(EXERCISE DETAILS)
Restate all entries word for word, minus pictures.

START EXERCISE MATERIAL

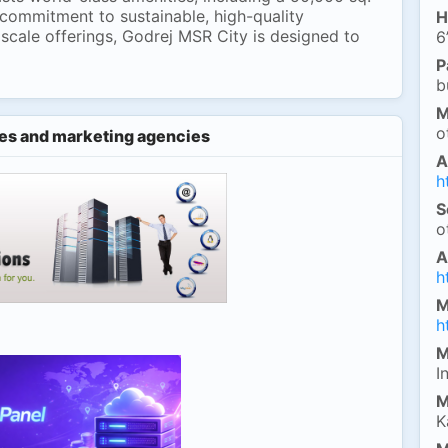
 commitment to sustainable, high-quality
H
scale offerings, Godrej MSR City is designed to
6
P
b
M
o
es and marketing agencies
A
h
S
o
A
h
M
h
M
I
M
K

END EXERCISE MATERIAL

(COMPLETED TASK)
 commitment to sustainable, high-quality
H
scale offerings, Godrej MSR City is designed to
6
P
b
M
o
es and marketing agencies
A
h
S
o
A
h
M
h
M
I
M
K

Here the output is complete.